Connie is 68 and has underlying health problems related to the heart, the WBMA reported. The couple got an online vaccine appointment and then ventured to Carrollton, Georgia, to get vaccinated.
“I would have gone eight hours away if I had to,” Mark Wallace told WBMA.
Similar interstate vaccinations have been observed in major metropolitan areas that cross borders.
As the federal government distributes the vaccine based on population, this created an uneven distribution.

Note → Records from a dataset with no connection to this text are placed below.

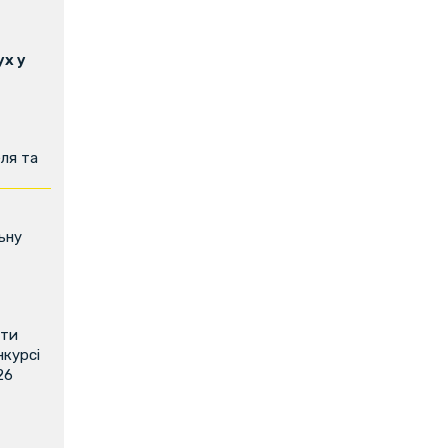
х у
ля та
ьну
ити
нкурсі
26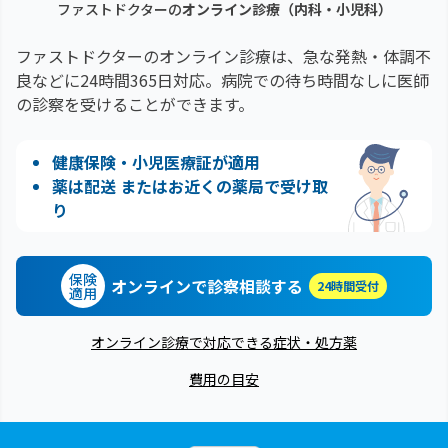
ファストドクターの
オンライン診療（内科・小児科）
ファストドクターのオンライン診療は、急な発熱・体調不
良などに24時間365日対応。
病院での待ち時間なしに医師
の診察を受けることができます。
健康保険・小児医療証が適用
薬は配送 またはお近くの薬局で受け取
り
保険
オンラインで診察相談する
24時間受付
適用
オンライン診療で対応できる症状・処方薬
費用の目安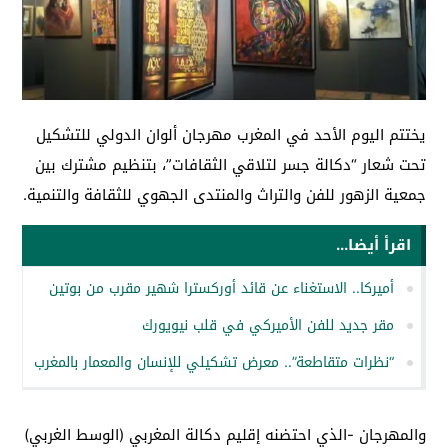
يختتم اليوم الأحد في المغرب مهرجان ألوان الدولي للتشكيل
تحت شعار “دكالة جسر لتلاقي الثقافات”، بتنظيم مشترك بين
جمعية الزهور للفن والتراث والمنتدى الجهوي للثقافة والتنمية.
اقرأ أيضا...
أميركا.. الاستغناء عن قائد أوركسترا شهير مقرب من بوتين
مقر جديد للفن الأميركي في قلب نيويورك
“نظرات متقاطعة”.. معرض تشكيلي للإنسان والمعمار بالمغرب
والمهرجان -الذي احتضنه إقليم دكالة المغربي (الوسط الغربي)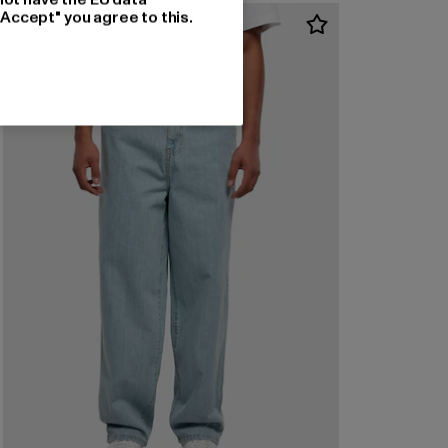
"Accept" you agree to this.
-58%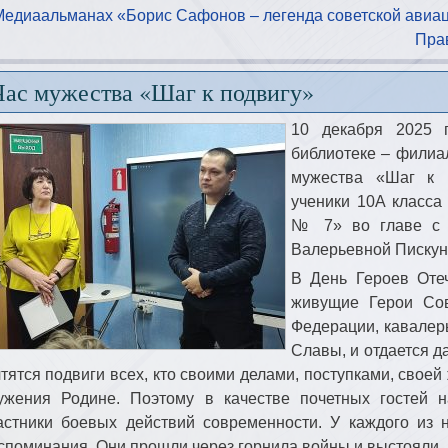
Медиаальманах «Борис Сафонов – легенда советской авиа
Пра
Час мужества «Шаг к подвигу»
10 декабря 2025 
библиотеке – филиа
мужества «Шаг к п
ученики 10А класс
№ 7» во главе с 
Валерьевной Пискун
В День Героев Оте
живущие Герои Сов
Федерации, кавалер
Славы, и отдается д
чтятся подвиги всех, кто своими делами, поступками, свое
ужения Родине. Поэтому в качестве почетных гостей
астники боевых действий современности. У каждого из н
споминания. Они прошли через горнила войны и выстояли.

Vaccine tourism is no big deal, experts say
Dr. William Schaffner, professor of infectious diseases at Vanderbilt University, said he acknowledged that a New Yorker might be frustrated when he saw a New Jersey traveler crossing state lines to get vaccinated.
But as long as the vaccine is being used instead of remaining untouched, it is not a public health problem.
“Instead of ‘it’s my vaccine, not yours’, (getting) the vaccine in arms is what we want,” he said. “I hope we have enough vaccine quickly so that we don’t have to dwell on these petty issues.”
“There are people eager to get the vaccine – boy, is that a good thing,” he said. “So, we are not going to destroy your creativity and imagination.”
“Vaccine tourists are probably preparing for disappointment,” he said.
CNN’s Maria Cartaya contributed to this report.